Lo spazio rientra pienamente, grazie a quest’ultima relazione, tra le fonti del sé, a conclusione di un convegno durante il quale proprio lo spazio, astratto e concreto, occupato dalle donne in editoria, ricoprendo qualunque tipo di ruolo professionale, è stato, secondo Giovanna Rosa, oggetto principale di un osservatorio privilegiato, caratterizzato dalla convergenza di discipline, studi e ricerche. Se questo incontro avviene grazie al sorgere e allo sviluppo di un nuovo sguardo sul lavoro editoriale femminile e sulle prospettive delle donne coinvolte in esso, il quadro che ne risulta finisce in modo quasi fisiologico per includere anche una conoscenza arricchita dei protagonisti maschili e, di conseguenza, per mostrarsi, o ambire a mostrarsi, finalmente completo in ogni sua parte, in ogni sua sfumatura, da quella più in luce a quella più in ombra.

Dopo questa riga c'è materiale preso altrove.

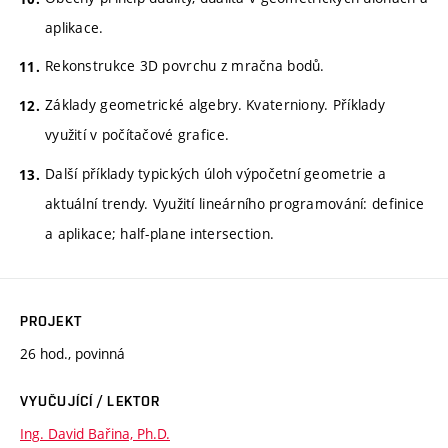
aplikace.
Rekonstrukce 3D povrchu z mračna bodů.
Základy geometrické algebry. Kvaterniony. Příklady
využití v počítačové grafice.
Další příklady typických úloh výpočetní geometrie a
aktuální trendy. Využití lineárního programování: definice
a aplikace; half-plane intersection.
PROJEKT
26 hod., povinná
VYUČUJÍCÍ / LEKTOR
Ing. David Bařina, Ph.D.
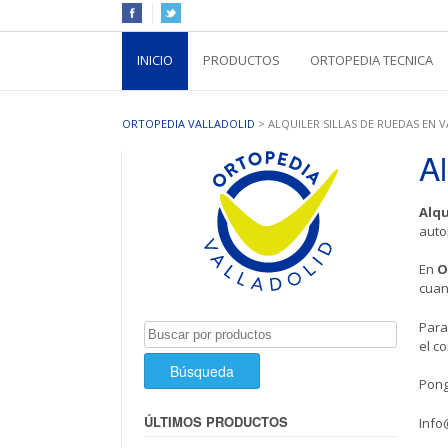
INICIO
PRODUCTOS
ORTOPEDIA TECNICA
ORTOPEDIA VALLADOLID
>
ALQUILER SILLAS DE RUEDAS EN 
Al
Alqu
auto
En
O
cuan
Para
Buscar
el co
por:
Pong
ÚLTIMOS PRODUCTOS
Info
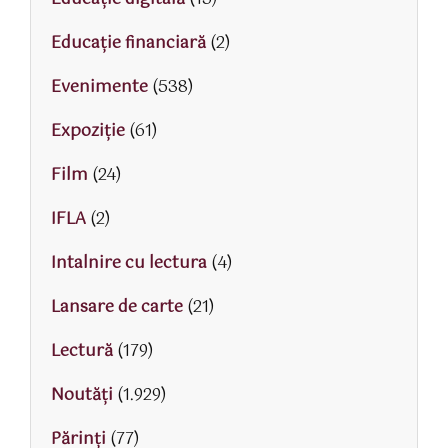
Educaţie financiară
(2)
Evenimente
(538)
Expoziție
(61)
Film
(24)
IFLA
(2)
Intalnire cu lectura
(4)
Lansare de carte
(21)
Lectură
(179)
Noutăți
(1.929)
Părinţi
(77)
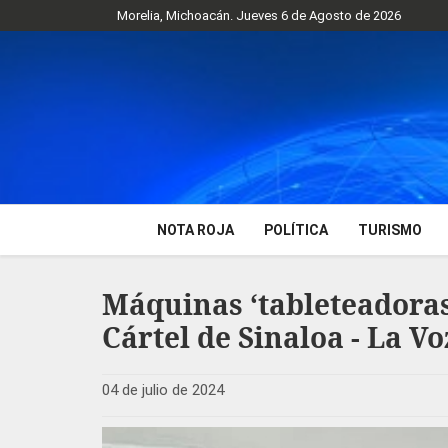
Morelia, Michoacán. Jueves 6 de Agosto de 2026
NOTA ROJA
POLÍTICA
TURISMO
Máquinas ‘tableteadoras’
Cártel de Sinaloa - La V
04 de julio de 2024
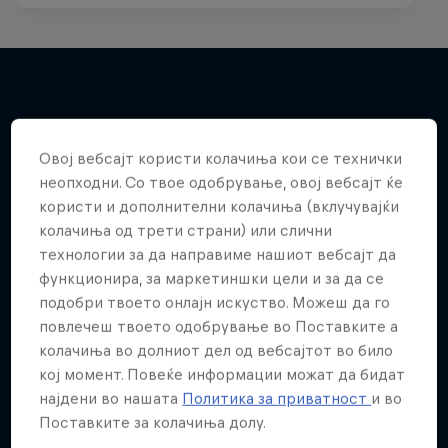
Повеќе слична содржина
Овој вебсајт користи колачиња кои се технички
неопходни. Со твое одобрување, овој вебсајт ќе
користи и дополнителни колачиња (вклучувајќи
колачиња од трети страни) или слични
технологии за да направиме нашиот вебсајт да
функционира, за маркетиншки цели и за да се
подобри твоето онлајн искуство. Можеш да го
повлечеш твоето одобрување во Поставките а
колачиња во долниот дел од вебсајтот во било
кој момент. Повеќе информации можат да бидат
најдени во нашата
Политика за приватност
и во
Поставките за колачиња долу.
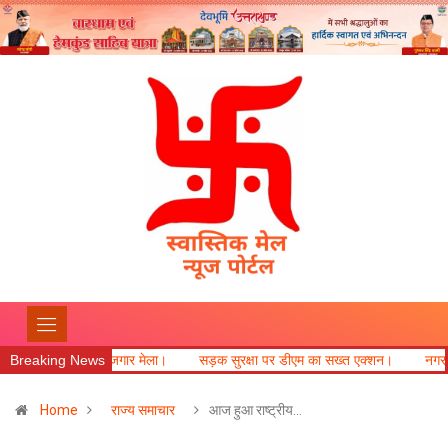
मेला।
Breaking News
सड़क सुरक्षा पर डीएम का सख्त एक्शन।
नगर पंचायत दफ्तर में कांग्रेस व
Home
राज्य समाचार
आज हुआ राष्ट्रीय…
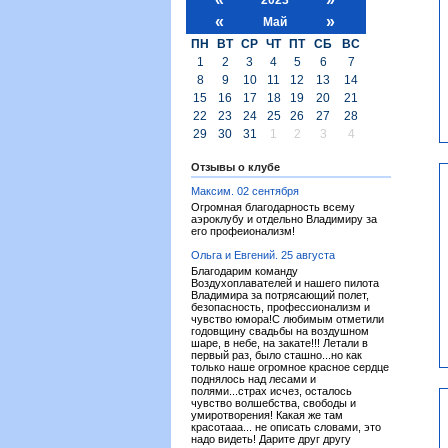
«
»
Май
ПН
ВТ
СР
ЧТ
ПТ
СБ
ВС
1
2
3
4
5
6
7
8
9
10
11
12
13
14
15
16
17
18
19
20
21
22
23
24
25
26
27
28
29
30
31
1
2
3
4
Отзывы о клубе
Максим. 02 сентября
Огромная благодарность всему
аэроклубу и отдельно Владимиру за
его профеионализм!
Ольга и Евгений. 25 августа
Благодарим команду
Воздухоплавателей и нашего пилота
Владимира за потрясающий полет,
безопасность, профессионализм и
чувство юмора!С любимым отметили
годовщину свадьбы на воздушном
шаре, в небе, на закате!!! Летали в
первый раз, было сташно...но как
только наше огромное красное сердце
поднялось над лесами и
полями...страх исчез, осталось
чувство волшебства, свободы и
умиротворения! Какая же там
красотааа... не описать словами, это
надо видеть! Дарите друг другу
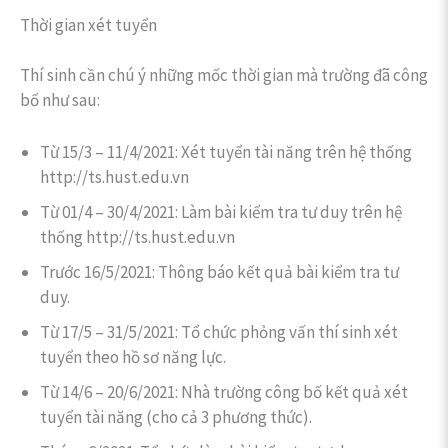
Thời gian xét tuyển
Thí sinh cần chú ý những mốc thời gian mà trường đã công
bố như sau:
Từ 15/3 – 11/4/2021: Xét tuyển tài năng trên hệ thống
http://ts.hust.edu.vn
Từ 01/4 – 30/4/2021: Làm bài kiểm tra tư duy trên hệ
thống http://ts.hust.edu.vn
Trước 16/5/2021: Thông báo kết quả bài kiểm tra tư
duy.
Từ 17/5 – 31/5/2021: Tổ chức phỏng vấn thí sinh xét
tuyển theo hồ sơ năng lực.
Từ 14/6 – 20/6/2021: Nhà trường công bố kết quả xét
tuyển tài năng (cho cả 3 phương thức).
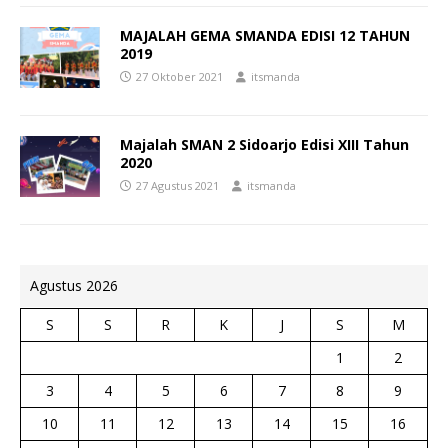
MAJALAH GEMA SMANDA EDISI 12 TAHUN
2019
27 Oktober 2021
itsmanda
Majalah SMAN 2 Sidoarjo Edisi XIII Tahun
2020
27 Agustus 2021
itsmanda
Agustus 2026
S
S
R
K
J
S
M
1
2
3
4
5
6
7
8
9
10
11
12
13
14
15
16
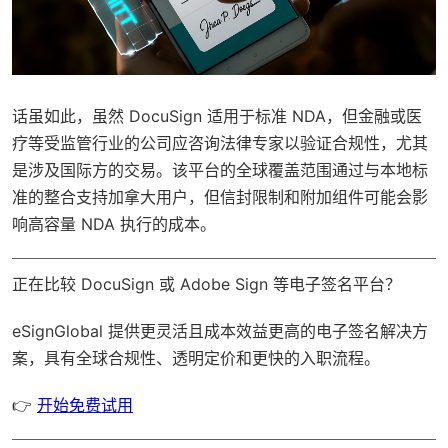
话虽如此，虽然 DocuSign 适用于标准 NDA，但金融或医
疗等受监管行业的公司应咨询法律专家以验证合规性，尤其
是涉及国际方的交易。该平台的全球覆盖范围通过与本地标
准的整合支持加拿大用户，但信封限制和附加组件可能会影
响高容量 NDA 执行的成本。
正在比较 DocuSign 或 Adobe Sign 等电子签名平台？
eSignGlobal
提供更灵活且成本效益更高的电子签名解决方
案，具有
全球合规性
、透明定价和更快的入职流程。
👉
开始免费试用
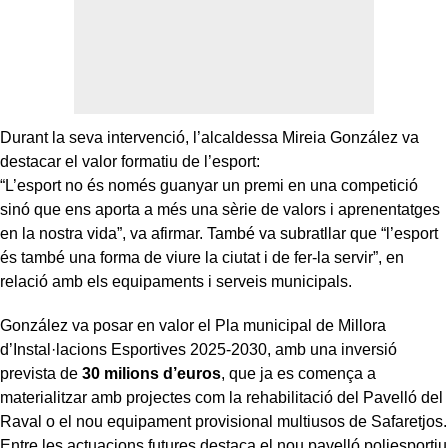
Durant la seva intervenció, l’alcaldessa Mireia González va
destacar el valor formatiu de l’esport:
“L’esport no és només guanyar un premi en una competició
sinó que ens aporta a més una sèrie de valors i aprenentatges
en la nostra vida”, va afirmar. També va subratllar que “l’esport
és també una forma de viure la ciutat i de fer-la servir”, en
relació amb els equipaments i serveis municipals.
González va posar en valor el Pla municipal de Millora
d’Instal·lacions Esportives 2025-2030, amb una inversió
prevista de
30 milions d’euros
, que ja es comença a
materialitzar amb projectes com la rehabilitació del Pavelló del
Raval o el nou equipament provisional multiusos de Safaretjos.
Entre les actuacions futures destaca el nou pavelló poliesportiu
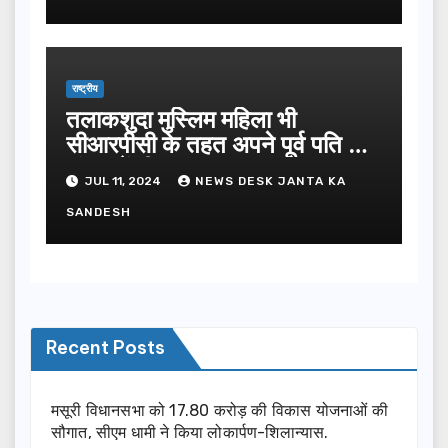
राष्ट्रीय
तलाकशुदा मुस्लिम महिला भी
सीआरपीसी के तहत अपने पूर्व पति से
मांग सकेंगी गुजारा भत्ता
JUL 11, 2024
NEWS DESK JANTA KA
SANDESH
Recent Posts
मसूरी विधानसभा को 17.80 करोड़ की विकास योजनाओं की
सौगात, सीएम धामी ने किया लोकार्पण-शिलान्यास.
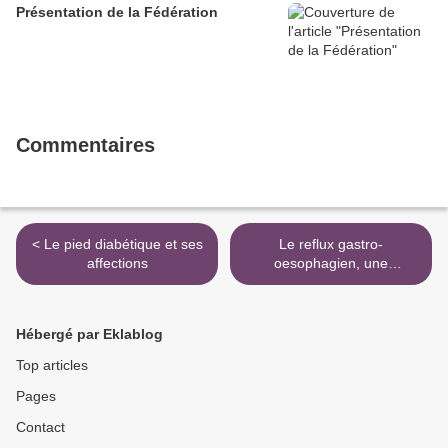
Présentation de la Fédération
Commentaires
< Le pied diabétique et ses
Le reflux gastro-
affections
oesophagien, une
pathologie méconnue >
Hébergé par Eklablog
Top articles
Pages
Contact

Articolo proposto il 17 maggio 2023 e accettato il 16 giugno 2023.


Note

1 L’altra metà dell’editoria: le professioniste del libro e della lettura nel Novecento, a cura di Roberta Cesana e Irene Piazzoni. Vicenza: Ronzani, 2022.
<2 Le citazioni che seguono sono tratte dalla registrazione del convegno, che sarà a breve disponibile sul sito del Centro Apice.